Planning FAQs

Planning FAQs

How do I check the zoning of my property?

You can verify what the zoning of your property is by reaching out to Rubin Jones ( or checking the city’s zoning map here.

How do I change the zoning of my property?

Any property owner within city limits has the right to request a rezone of their property. This is done through a rezone application and the application must go to the Planning Commission and City Council for consideration. Please set up a pre-application meeting with Planning Staff to discuss this process in depth prior to submitting a request.

Why is there a public hearing sign in my neighborhood?

A property owner in your neighborhood has requested one of the following: variance, rezone, or conditional use permit. You can verify what the request is here.  

Where can I find agenda packets for upcoming meetings?

You can find planning related agenda packets here.

Do fences require a permit?

If you are constructing a new fence, extending an existing fence, replacing a fence with different material, height, or location, or replacing more than 50% of an existing fence with the same material, height, and location; you will need a fence permit from Community Development.

Do I need a sign permit?

Certain types of temporary signs do not need a permit—you can find those here. Some do require a permit—those can be found here. However, all permanent signs need a permit from Community Development. Finally, the zoning code prohibits certain types of signs within city limits. Those can be found here.

Do I need a business license?

No. The City of Bella Vista does not currently require business licenses.

Can I operate a business from my home?

The zoning code allows certain types of operations to be conducted within the residential zone. To qualify for this allowance, please read the requirements here.  

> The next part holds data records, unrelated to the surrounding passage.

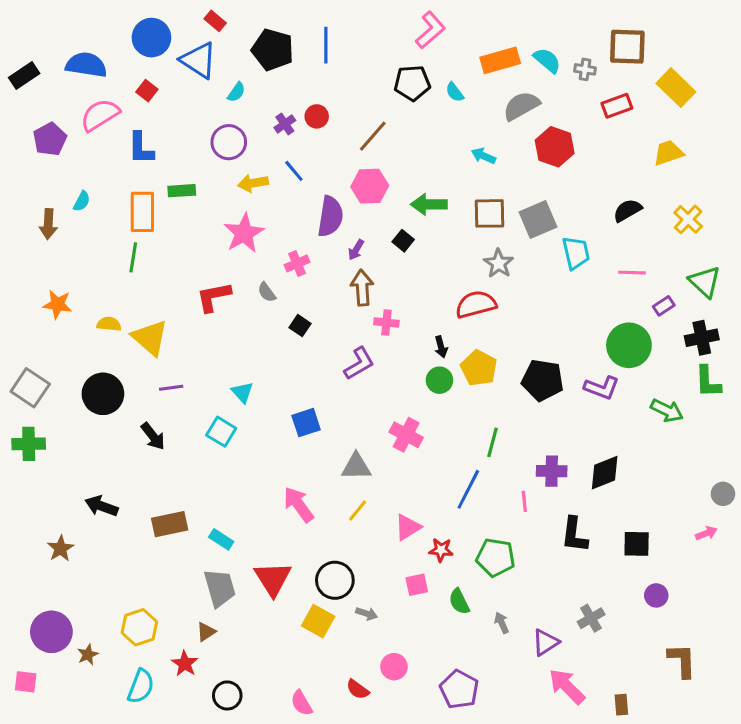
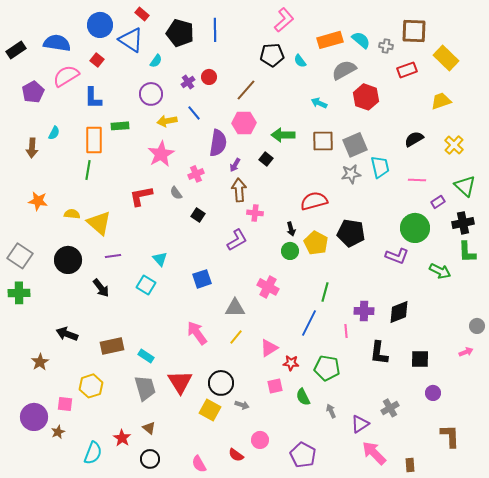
gray star: (499, 263) -> (351, 174), moved, turned 30
black pentagon: (543, 380) -> (351, 233), moved
yellow hexagon: (139, 627) -> (91, 386), moved
brown triangle: (206, 632) -> (149, 428), moved, turned -48
pink square: (26, 682) -> (65, 404), moved

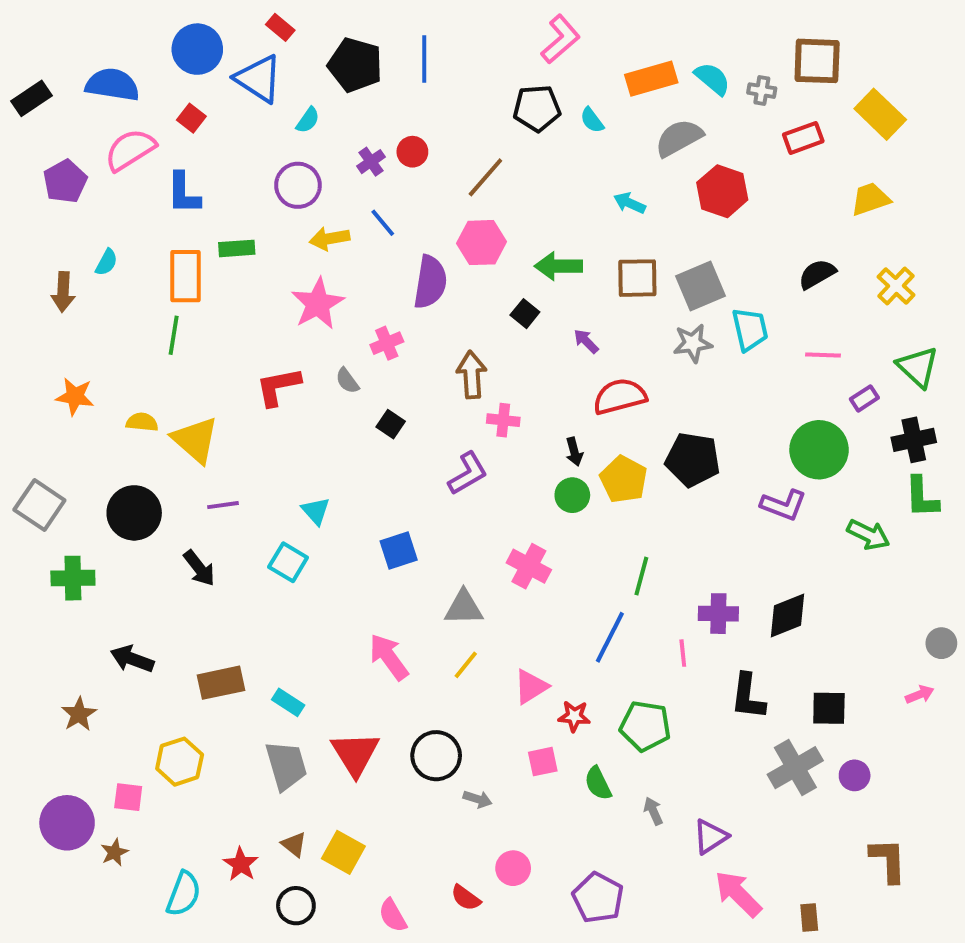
purple arrow: (235, 165) -> (586, 341), moved, turned 104
green cross: (19, 293) -> (73, 578), moved
gray cross: (390, 408) -> (795, 768), moved, size x1.5
yellow square: (210, 410) -> (343, 852), moved

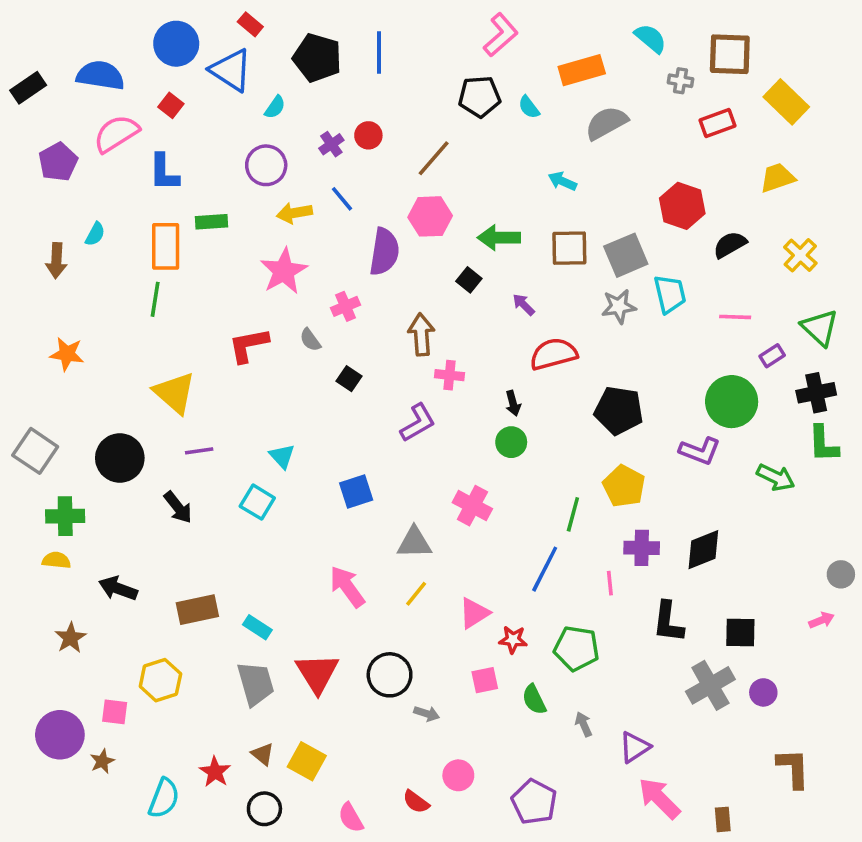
cyan semicircle: (712, 79) -> (650, 38), moved
red hexagon: (722, 191) -> (682, 206), moved
yellow semicircle: (142, 422) -> (56, 560), moved
yellow pentagon: (624, 479) -> (624, 486), moved

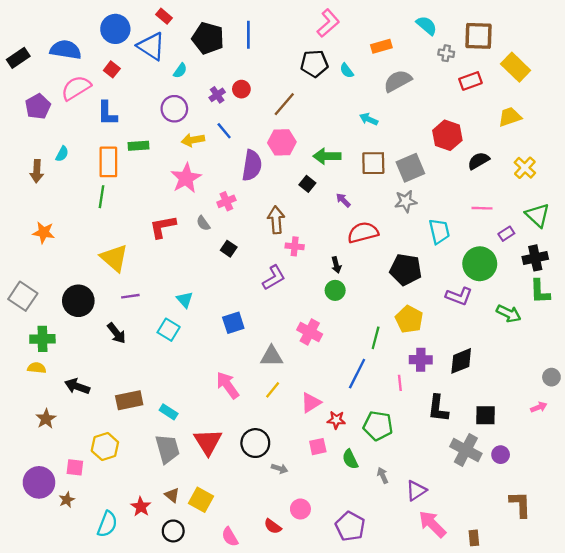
orange rectangle: (582, 70) -> (381, 46), size x0.7
cyan trapezoid: (670, 294) -> (439, 231), moved
gray cross: (710, 685) -> (466, 450), turned -32

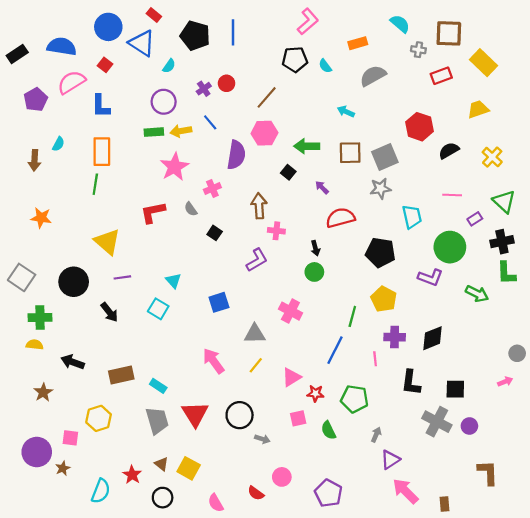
green rectangle: (138, 146) -> (154, 132), moved
gray arrow: (383, 475) -> (376, 435), moved, turned 48

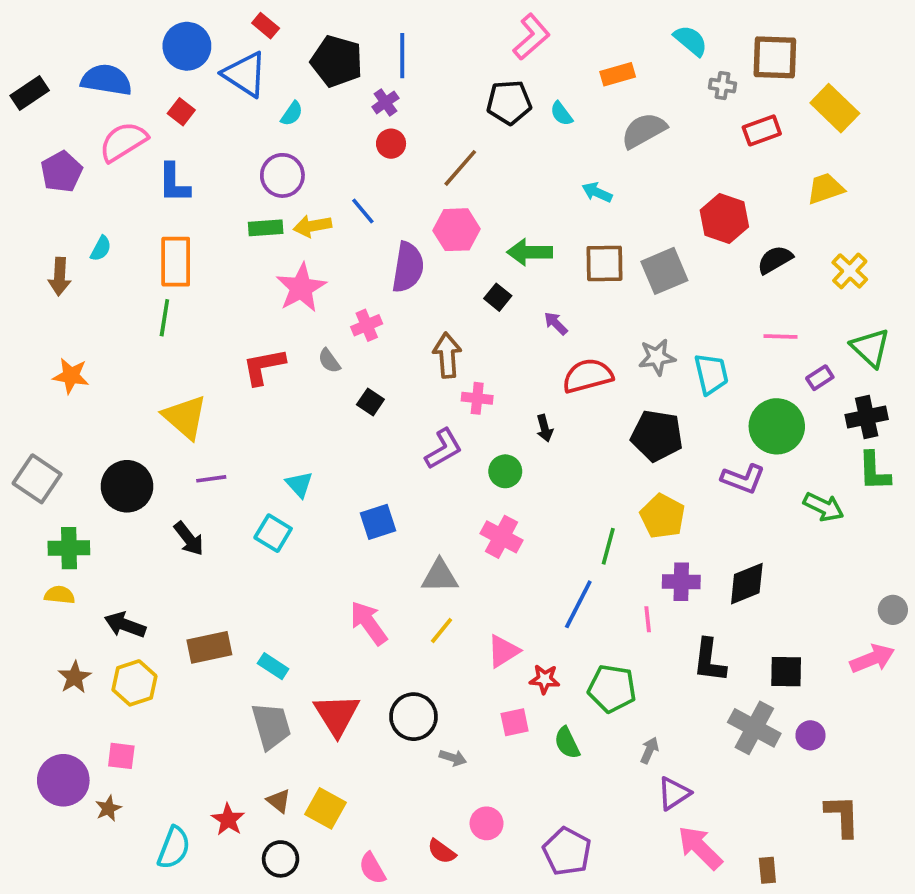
purple cross: (204, 89) -> (385, 102), moved
gray star: (380, 188) -> (657, 357), moved
green circle: (314, 272) -> (505, 471), moved
pink arrow: (505, 382) -> (872, 659), size x1.6
yellow hexagon: (99, 418) -> (134, 683), moved

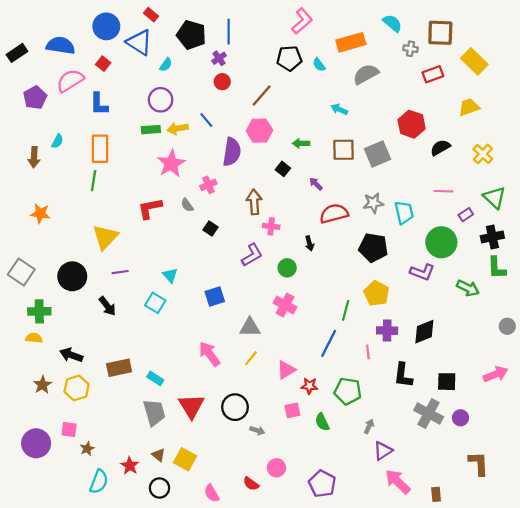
orange rectangle: (618, 74) -> (351, 42), size x1.5
green arrow: (530, 252) -> (301, 143), size x0.7
yellow triangle: (185, 417) -> (105, 237), turned 32
gray circle: (893, 610) -> (507, 326), moved
brown star: (108, 808) -> (87, 449), moved

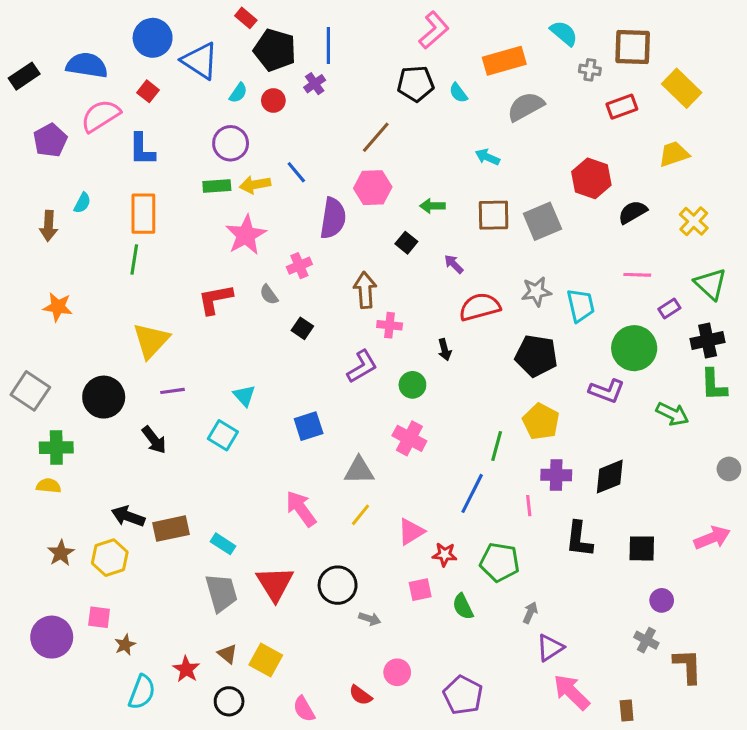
red rectangle: (151, 15) -> (246, 18), moved
red circle: (222, 82) -> (273, 100), moved
black arrow: (71, 355) -> (128, 516), moved
gray cross: (429, 414) -> (646, 640), moved, size x0.6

How do I start the development process?

Any subdivision or development of anything other than a single family home or duplex will require a formal planning review. The first step this process is having a concept meeting with Planning Staff so they may determine which route the project will need to follow in order to be properly permitted. This may include a incidental subdivision, preliminary plat, large-scale development, or planned zoning district (master planned development). The developer should also have a concept meeting with the City Fire Inspector, City Building Official, and the Architectural Control Committee (for those developments that are within the Covenant requirements).

How do I subdivide my property?

Please set up a concept meeting with Planning Staff to determine what kind of subdivision process you need. This may be a lot split, property line adjustment, correction plat, minor subdivision, or preliminary plat/final plat. Depending on the type of application you need, the process may vary. Planning Staff can confirm with you at a concept meeting.

Do I need a grading/clearing permit?

Grading permits are intended to prohibit excessive and/or indiscriminate clearing and excavation activity that creates flooding and soil erosion problems and to ensure the ground is properly stabilized after such activity. A permit is required in the following common situations:

  • Clearing or excavating activity of any size as the City of Bella Vista oversees lots that are less than one acre in disturbance.
  • Tree removal that causes ground disturbance/erosion (pushing stumps over, ripping tree roots out of the ground, etc.) (Stump grinding does not require a permit so long as the ground is not disturbed.)
  • Landscape work that may require fill or alteration of the natural topography.
  • Any activity that will change the natural lay of the land—adding fill (soil, dirt, rock), cutting into the earth, moving earth, and more.


What is a right-of-way and who can access it?
A right-of-way (ROW) is a dedicated area of land intended to provide the legal right of use to the public, which may include streets, crosswalks, sidewalks, trails, watermains, internet/phone cables, sanitary sewers, storm drains, or any other use involving a public or utility company.

Think of it this way: Utilities, such as water lines, must have access to traverse the city for that utility to be provided to residents citywide. If one lot didn’t have any easement or ROW area, a utility may not be able to get through to the other side of it to reach lots beyond.

So – even if you don’t subscribe to the company whose utility lines run along your property (like a cable company) your neighbor and their neighbor might, and therefore they are provided access legally via the ROW.

There are two kinds of rights-of-way:

  • Dedicated: A dedicated space between lot lines (typically 40 feet for residential roads in Bella Vista) in which the ROW lies.
  • Prescriptive: Area of the roadway that lies outside of the platted ROW. If the surface of a road lies outside the dedicated ROW, the roadway and a certain number of feet beyond it becomes a prescriptive ROW.